We were standing in the kitchen talking about Christina when the house phone rang. Debbie went to answer it; “They’ve rung off” she called from the living room. There was silence, but a few moments later Debbie spoke again: “It was your mother” Debbie had dialled 1471 to identify the caller and the number recorded was my mother’s mobile telephone.
Faced with the reality of Christina’s death, my 'fair-weather' belief had already begun to cloud. Although I had the constant feeling that she (and many other spirits or forces) were around me, when the chips were down, I did not really consider a belief in the afterlife as anything more than a cushion to soften the harsh reality of unavoidable oblivion. This was a glimmer of hope - If the telephone call was a genuine contact from my mother, the none-existence of an after-life would become the least likely possibility.
I remembered that I had put Christina’s phone in the inside pocket of my jacket which was hanging over the back of a chair in the dining room. I carefully removed the phone, looked at ‘calls made’ and sure enough, a call was listed as having been made from the mobile to the house phone, some two minutes earlier.
Debbie and I were stunned; we repeatedly checked the mobile and the house phone to try and find a logical reason. Debbie wondered why the call had been made to the house phone and not to my mobile? To me it seemed ‘right’ that my mother would have tried to contact us both, as Debbie had taken care of Christina over the previous two and a half months and had been her last contact before she died. The more I considered it, the more I became convinced that my mother was still around and in some way, still ‘herself’.

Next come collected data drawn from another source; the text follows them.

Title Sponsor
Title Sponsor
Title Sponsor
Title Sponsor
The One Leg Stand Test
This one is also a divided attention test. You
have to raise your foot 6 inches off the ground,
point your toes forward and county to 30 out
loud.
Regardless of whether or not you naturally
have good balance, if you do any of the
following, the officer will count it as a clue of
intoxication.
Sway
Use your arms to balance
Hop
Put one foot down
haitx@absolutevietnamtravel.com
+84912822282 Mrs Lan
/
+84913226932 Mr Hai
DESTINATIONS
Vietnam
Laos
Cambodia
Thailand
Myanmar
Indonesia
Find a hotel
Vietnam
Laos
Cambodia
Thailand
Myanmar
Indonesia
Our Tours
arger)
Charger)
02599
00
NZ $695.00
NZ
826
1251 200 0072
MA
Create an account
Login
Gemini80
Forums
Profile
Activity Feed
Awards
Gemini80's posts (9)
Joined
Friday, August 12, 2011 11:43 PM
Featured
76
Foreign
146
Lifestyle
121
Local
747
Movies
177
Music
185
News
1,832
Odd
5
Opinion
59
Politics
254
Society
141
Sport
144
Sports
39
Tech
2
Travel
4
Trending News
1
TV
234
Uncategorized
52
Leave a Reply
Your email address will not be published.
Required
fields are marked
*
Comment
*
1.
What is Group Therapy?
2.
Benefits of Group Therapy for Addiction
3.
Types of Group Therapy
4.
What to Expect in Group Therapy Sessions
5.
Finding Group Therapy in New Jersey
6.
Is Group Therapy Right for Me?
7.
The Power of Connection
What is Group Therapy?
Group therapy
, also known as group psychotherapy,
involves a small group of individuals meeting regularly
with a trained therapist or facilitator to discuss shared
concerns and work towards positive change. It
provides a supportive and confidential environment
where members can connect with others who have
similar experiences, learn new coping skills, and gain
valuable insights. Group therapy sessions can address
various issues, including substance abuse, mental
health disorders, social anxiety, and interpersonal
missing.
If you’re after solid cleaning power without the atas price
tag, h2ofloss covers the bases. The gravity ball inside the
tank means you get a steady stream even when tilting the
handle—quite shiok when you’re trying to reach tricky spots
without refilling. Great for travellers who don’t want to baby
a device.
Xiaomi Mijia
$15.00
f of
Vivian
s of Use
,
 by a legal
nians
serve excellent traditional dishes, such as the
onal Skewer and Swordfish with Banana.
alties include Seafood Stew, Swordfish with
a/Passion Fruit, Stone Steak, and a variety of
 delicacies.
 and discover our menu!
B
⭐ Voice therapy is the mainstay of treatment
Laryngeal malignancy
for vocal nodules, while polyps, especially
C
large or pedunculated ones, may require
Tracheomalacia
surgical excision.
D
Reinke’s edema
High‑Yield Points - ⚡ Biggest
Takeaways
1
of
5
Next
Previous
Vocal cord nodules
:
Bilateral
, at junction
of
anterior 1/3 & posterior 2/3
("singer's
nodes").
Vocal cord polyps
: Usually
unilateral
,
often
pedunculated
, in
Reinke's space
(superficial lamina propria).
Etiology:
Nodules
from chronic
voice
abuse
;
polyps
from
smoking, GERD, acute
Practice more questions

Maybe it was simply a telephone malfunction - but if so, who or what caused the malfunction? It is part of my nature to look for a logical material reason, no matter how extreme and convoluted the co-incidental sequence becomes, rather than simply accept the most likely explanation.
~
¹ ‘Talking to Heaven’ by James Van Praagh, published by Piatkus – www.piatkus.co.uk. JVP asserts that spirits have an affinity with electronic media – Telephones and Answering Machines. “After someone dies, it is possible to receive a phone call and no one is on the other end of the line. Or you may actually hear the voice of the spirit. In some cases the voice has been recorded on answering machines” ~ James Van Praagh.